ASSIGNED TASK:
Copy the lines below exactly, starting at the one with "has height=833, width=770." and ending at the one with "Task: Click on the Miss Holland 1983", and leave out any picture.

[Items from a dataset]
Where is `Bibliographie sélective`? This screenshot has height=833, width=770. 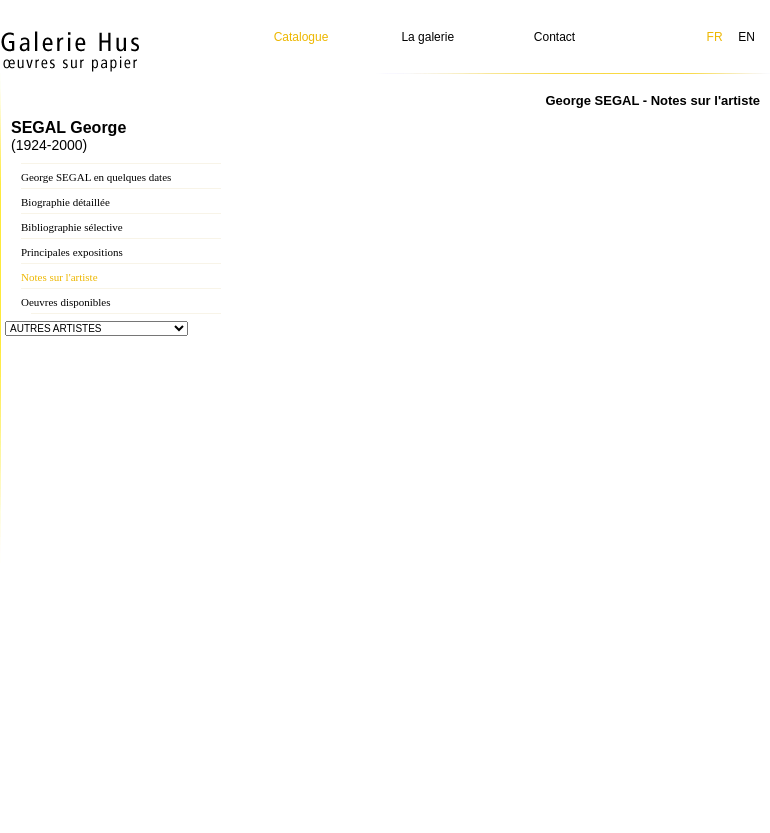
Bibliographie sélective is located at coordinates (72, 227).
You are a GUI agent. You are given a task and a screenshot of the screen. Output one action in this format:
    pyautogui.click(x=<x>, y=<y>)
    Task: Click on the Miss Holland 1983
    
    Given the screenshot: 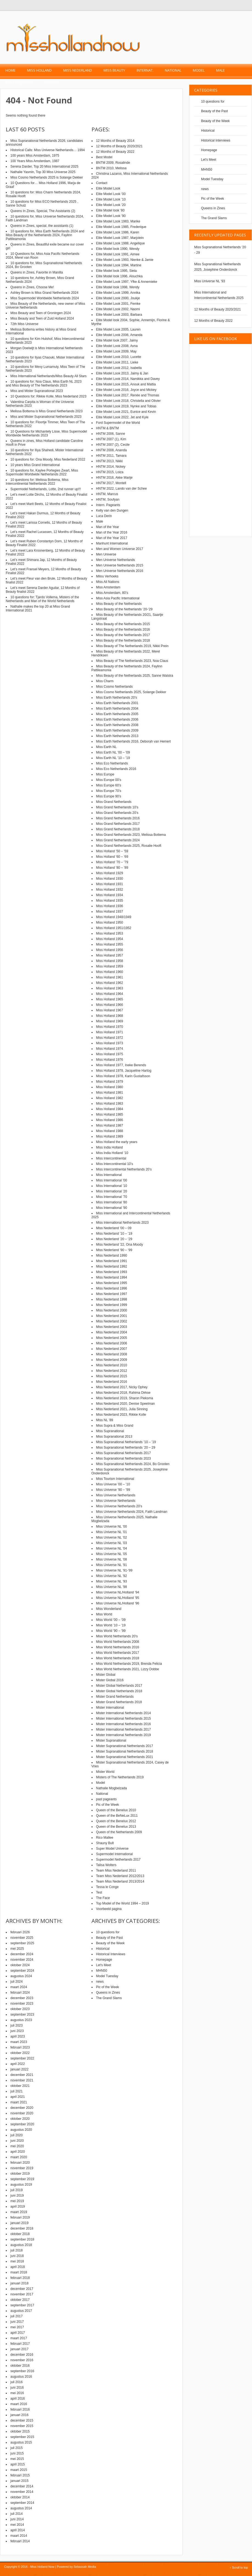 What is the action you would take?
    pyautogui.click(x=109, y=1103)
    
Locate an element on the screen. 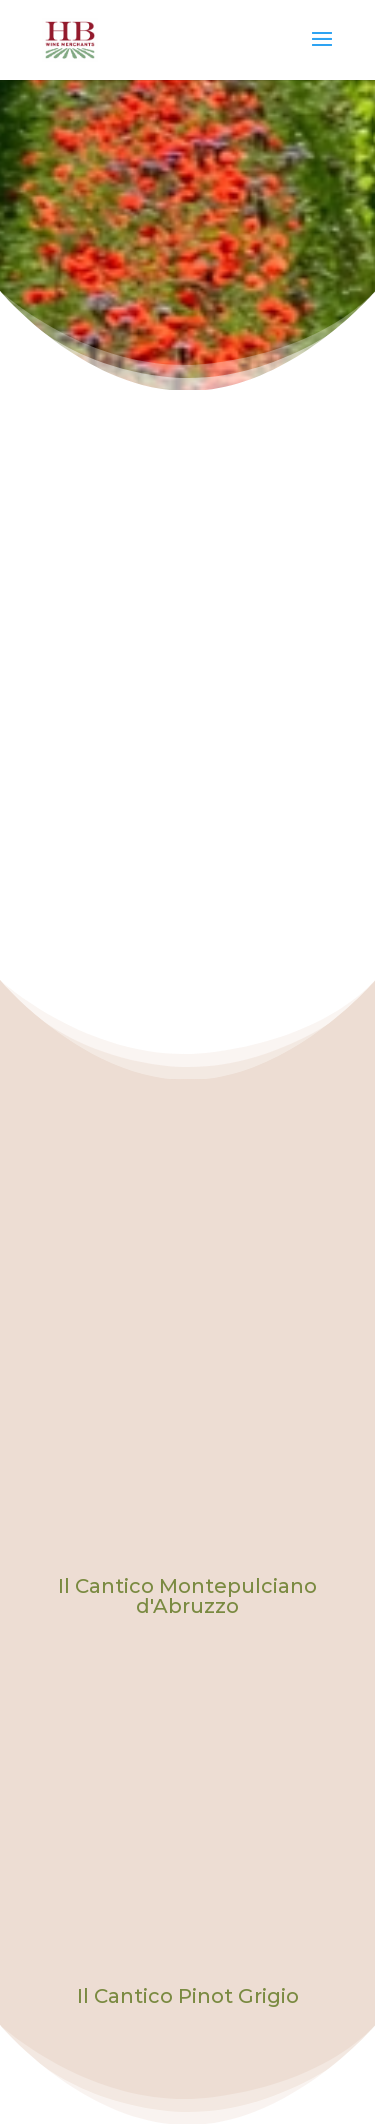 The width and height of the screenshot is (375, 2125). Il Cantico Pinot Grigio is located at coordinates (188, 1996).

...

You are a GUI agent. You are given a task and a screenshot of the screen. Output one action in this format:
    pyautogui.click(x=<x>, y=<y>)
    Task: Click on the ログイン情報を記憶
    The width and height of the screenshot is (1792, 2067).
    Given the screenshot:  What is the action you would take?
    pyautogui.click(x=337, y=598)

RESULT OF THIS EXERCISE:
Where is `Bibliographie sélective`? This screenshot has height=833, width=770. 
Bibliographie sélective is located at coordinates (72, 227).
You are a GUI agent. You are given a task and a screenshot of the screen. Output one action in this format:
    pyautogui.click(x=<x>, y=<y>)
    Task: Click on the Miss Holland 1983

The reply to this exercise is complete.